Vu les autres pièces du dossier.
Vu :
- la loi organique n° 2004-192 du 27 février 2004 ;
- le code polynésien des marchés publics ;
- le code de justice administrative.
Considérant ce qui suit :
Aux termes de l’article L. 551-24 du code de justice administrative : « (…) en Polynésie française (…), le président du tribunal administratif, ou le magistrat qu'il délègue, peut être saisi en cas de manquement aux obligations de publicité et de mise en concurrence auxquelles est soumise la passation des marchés et contrats publics en vertu de dispositions applicables localement. // Les personnes habilitées à agir sont celles qui ont un intérêt à conclure le contrat et qui sont susceptibles d'être lésées par ce manquement, ainsi que le haut-commissaire de la République dans le cas où le contrat est conclu ou doit être conclu par une collectivité territoriale ou un établissement public local. // Le président du tribunal administratif peut être saisi avant la conclusion du contrat. Il peut ordonner à l'auteur du manquement de se conformer à ses obligations et suspendre la passation du contrat ou l'exécution de toute décision qui s'y rapporte. Il peut également annuler ces décisions et supprimer les clauses ou prescriptions destinées à figurer dans le contrat et qui méconnaissent lesdites obligations. Dès qu'il est saisi, il peut enjoindre de différer la signature du contrat jusqu'au terme de la procédure et pour une durée maximum de vingt jours. / Le président du tribunal administratif ou son délégué statue en premier et dernier ressort en la forme des référés. ».
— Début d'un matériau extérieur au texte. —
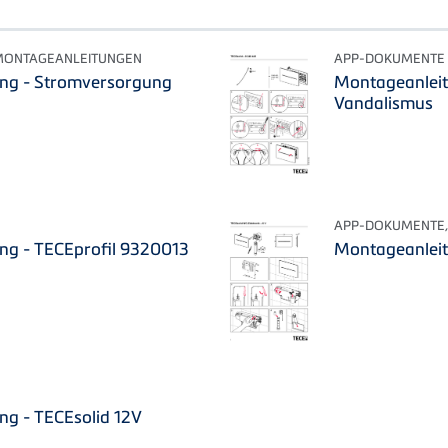
MONTAGEANLEITUNGEN
APP-DOKUMENTE
ng - Stromversorgung
Montageanleit
Vandalismus
APP-DOKUMENTE,
ng - TECEprofil 9320013
Montageanleit
ng - TECEsolid 12V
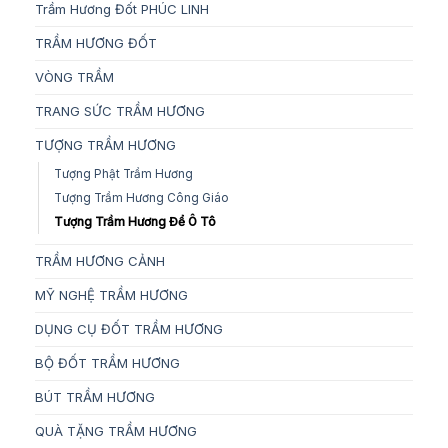
Trầm Hương Đốt PHÚC LINH
TRẦM HƯƠNG ĐỐT
VÒNG TRẦM
TRANG SỨC TRẦM HƯƠNG
TƯỢNG TRẦM HƯƠNG
Tượng Phật Trầm Hương
Tượng Trầm Hương Công Giáo
Tượng Trầm Hương Để Ô Tô
TRẦM HƯƠNG CẢNH
MỸ NGHỆ TRẦM HƯƠNG
DỤNG CỤ ĐỐT TRẦM HƯƠNG
BỘ ĐỐT TRẦM HƯƠNG
BÚT TRẦM HƯƠNG
QUÀ TẶNG TRẦM HƯƠNG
Sur la suspension du contrat :
Dans les circonstances de l’espèce, il y a lieu, avant dire-droit et en application des dispositions citées au point précédent, d’enjoindre à la Polynésie française de différer la signature du marché portant modernisation et sécurisation des aérodromes de la Polynésie française jusqu’au 16 mars 2026 inclus.
ORDONNE :
Article 1er : Il est enjoint à la Polynésie française de différer la signature du marché portant modernisation et sécurisation des aérodromes de la Polynésie française jusqu’au 16 mars 2026 inclus.
Article 2 : La présente ordonnance sera notifiée au mandataire du groupement de sociétés composé des sociétés Time to Fly, Geovrd, Tahiti Technodrone et Island-Based Solutions et à la Polynésie française.
Fait à Papeete, le 25 février 2026.
La juge des référés,
H. Busidan
La République mande et ordonne au haut-commissaire de la République en Polynésie française en ce qui le concerne ou à tous huissiers de justice à ce requis en ce qui concerne les voies de droit commun, contre les parties privées, de pourvoir à l'exécution de la présente décision.